(Supplied data)
● ● ● ● ●

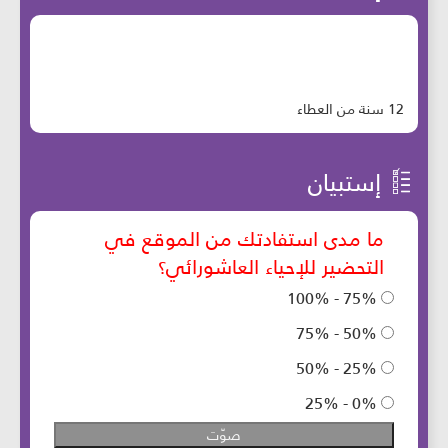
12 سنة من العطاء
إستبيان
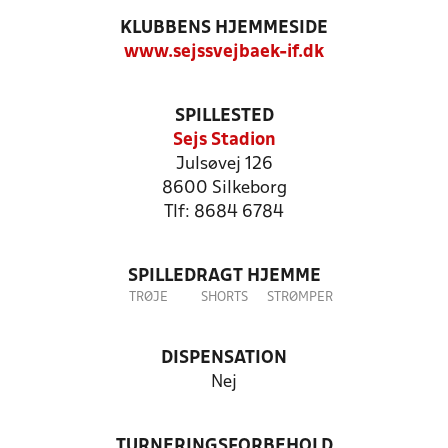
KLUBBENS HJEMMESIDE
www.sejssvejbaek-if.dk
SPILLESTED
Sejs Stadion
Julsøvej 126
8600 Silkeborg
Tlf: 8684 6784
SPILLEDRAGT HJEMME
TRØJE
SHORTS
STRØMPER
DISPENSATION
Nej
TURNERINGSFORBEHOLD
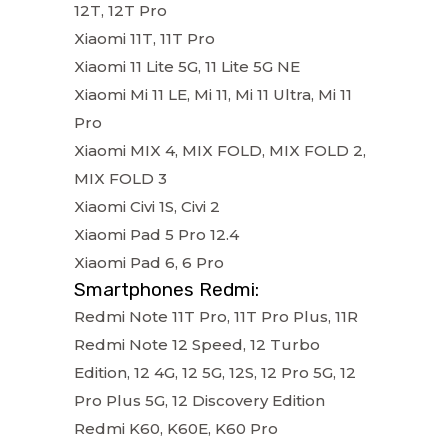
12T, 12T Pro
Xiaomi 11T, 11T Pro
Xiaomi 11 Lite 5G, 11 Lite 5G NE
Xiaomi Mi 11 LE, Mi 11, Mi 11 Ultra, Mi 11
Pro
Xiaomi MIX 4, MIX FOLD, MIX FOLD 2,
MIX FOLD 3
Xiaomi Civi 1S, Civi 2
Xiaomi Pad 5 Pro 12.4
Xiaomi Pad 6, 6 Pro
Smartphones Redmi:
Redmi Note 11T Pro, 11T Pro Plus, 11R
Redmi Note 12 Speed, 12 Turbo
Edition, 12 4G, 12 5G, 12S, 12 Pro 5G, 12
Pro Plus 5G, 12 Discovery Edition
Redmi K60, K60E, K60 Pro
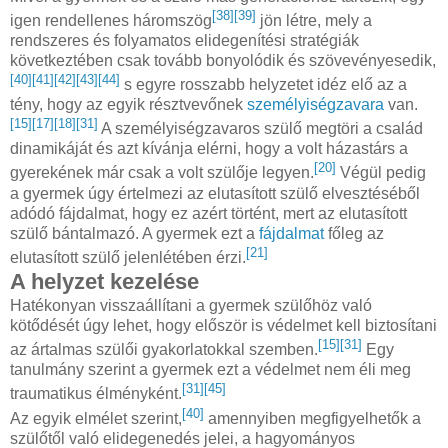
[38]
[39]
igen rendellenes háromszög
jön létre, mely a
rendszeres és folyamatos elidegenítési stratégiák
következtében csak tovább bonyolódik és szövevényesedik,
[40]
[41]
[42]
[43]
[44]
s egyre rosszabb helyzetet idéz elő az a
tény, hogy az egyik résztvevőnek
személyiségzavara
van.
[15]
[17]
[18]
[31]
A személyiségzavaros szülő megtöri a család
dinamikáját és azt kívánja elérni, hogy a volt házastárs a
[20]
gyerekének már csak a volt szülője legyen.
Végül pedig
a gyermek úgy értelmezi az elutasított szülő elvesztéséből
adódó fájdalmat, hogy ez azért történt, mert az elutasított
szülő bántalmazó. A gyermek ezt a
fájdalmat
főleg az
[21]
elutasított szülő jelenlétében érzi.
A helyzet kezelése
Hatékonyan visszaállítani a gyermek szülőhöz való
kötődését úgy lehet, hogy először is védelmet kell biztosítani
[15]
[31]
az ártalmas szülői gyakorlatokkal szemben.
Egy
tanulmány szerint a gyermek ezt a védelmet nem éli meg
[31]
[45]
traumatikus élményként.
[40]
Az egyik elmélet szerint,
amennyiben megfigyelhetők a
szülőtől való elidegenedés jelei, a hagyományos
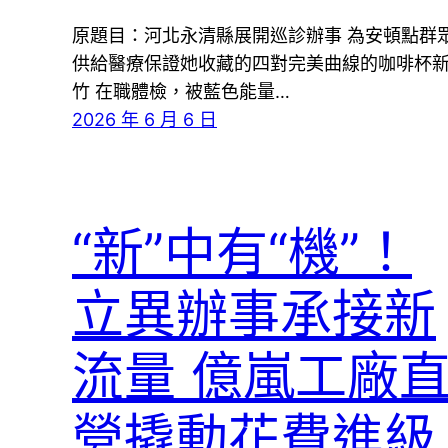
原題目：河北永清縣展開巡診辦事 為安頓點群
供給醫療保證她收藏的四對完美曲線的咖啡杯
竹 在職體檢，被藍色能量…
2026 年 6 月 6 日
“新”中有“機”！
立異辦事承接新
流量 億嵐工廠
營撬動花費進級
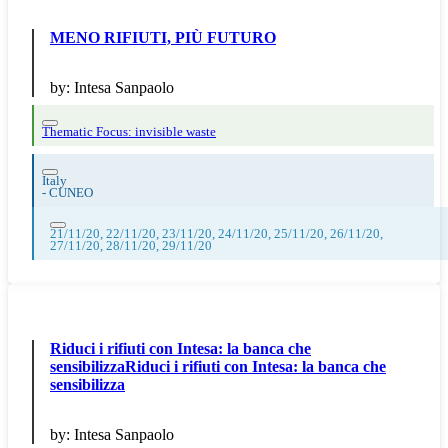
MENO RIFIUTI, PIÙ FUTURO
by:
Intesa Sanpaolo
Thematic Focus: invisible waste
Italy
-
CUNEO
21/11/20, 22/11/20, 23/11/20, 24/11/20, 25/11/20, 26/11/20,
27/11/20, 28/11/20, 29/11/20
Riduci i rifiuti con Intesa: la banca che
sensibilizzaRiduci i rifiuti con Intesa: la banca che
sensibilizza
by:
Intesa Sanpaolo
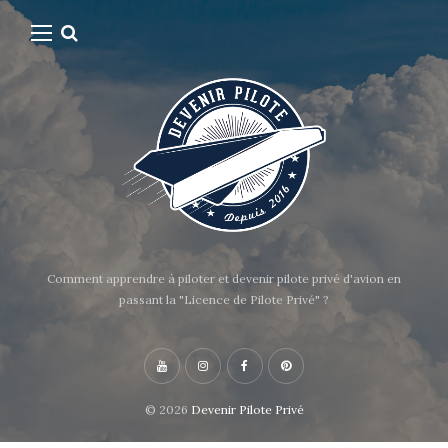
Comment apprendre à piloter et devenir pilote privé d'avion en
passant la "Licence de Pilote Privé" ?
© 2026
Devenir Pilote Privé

● ● ● ● ●

(Your task)
Some lines in the material contain "egyik". Show all of them.

(Reply)
tény, hogy az egyik résztvevőnek
Az egyik elmélet szerint,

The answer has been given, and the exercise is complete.